I was born in Hutchinson, Kansas on August 28, 1962 to Marilyn and Elwyn Schrag. Two siblings preceded me - Lynelle and Lori - and one followed - Brad. And then we were six.
Mom and Dad both came from long lines of wheat-growing Mennonites, though they stepped out of those lines into one of American Baptists when they got married. Dad taught band and choir in public schools, we moved to Wichita for a couple of years, then made a grand trek to Canton, Ohio when I was eight. Dad became a pastor of youth and music at the First Baptist Church in Canton, and our lives revolved around church, piano lessons, choirs, musicals, and camping vacations–mostly in Colorado. We kids went to Warstler Elementary, Middlebranch Junior High, and GlenOak High.
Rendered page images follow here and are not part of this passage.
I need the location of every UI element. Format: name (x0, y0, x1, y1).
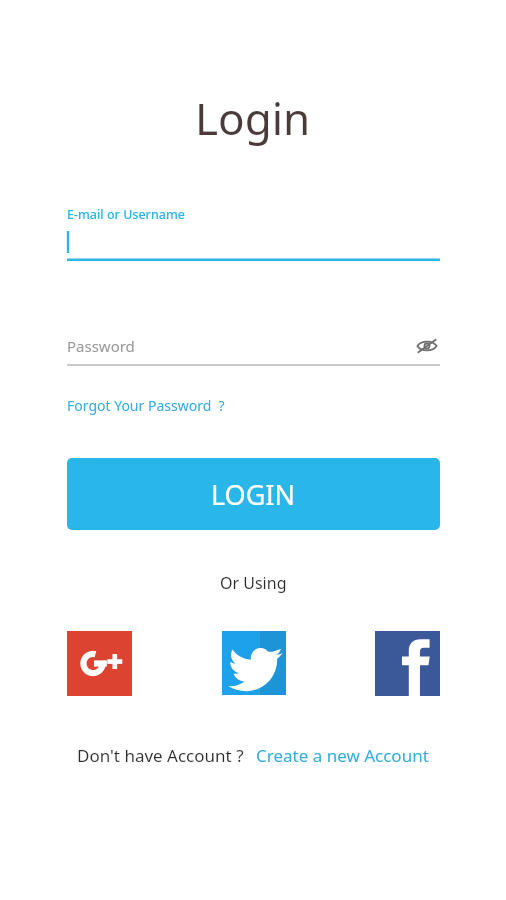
staticText: Forgot Your Password ? (67, 396, 225, 415)
button[interactable]: Show password (414, 333, 440, 359)
staticText: Or Using (220, 572, 287, 594)
button[interactable]: Create a new Account (256, 744, 429, 767)
button[interactable]: Sign in with Facebook (375, 631, 440, 696)
button[interactable]: Sign in with Twitter (222, 631, 286, 695)
staticText: Create a new Account (256, 744, 429, 767)
button[interactable]: Sign in with Google Plus (67, 631, 132, 696)
button[interactable]: E-mail or Username (67, 206, 440, 261)
staticText: E-mail or Username (67, 206, 185, 223)
staticText: Don't have Account ? (77, 744, 244, 767)
button[interactable]: Password (67, 333, 440, 366)
button[interactable]: LOGIN (67, 458, 440, 530)
staticText: Login (195, 88, 311, 148)
button[interactable]: Forgot Your Password ? (67, 396, 225, 415)
staticText: LOGIN (211, 476, 296, 513)
staticText: Password (67, 336, 135, 356)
I played soccer, was a good student, and sang in choirs.
In 1980 I left for the most exotic university that had accepted me: Brown University in Providence, Rhode Island. I sang in a men's a cappella octet (though we were usually seven), the High Jinks, prayed and studied in the Brown Christian Fellowship (BCF), left BCF to become an agnostic for awhile, Barb Bartlett kept me thinking about God, I came back into BCF when I again and more maturely followed Christ so my girlfriend wouldn't dump me, she dumped me anyway, I started dating Barb, and graduated from Brown with a B.S. in Cognitive Science in 1984.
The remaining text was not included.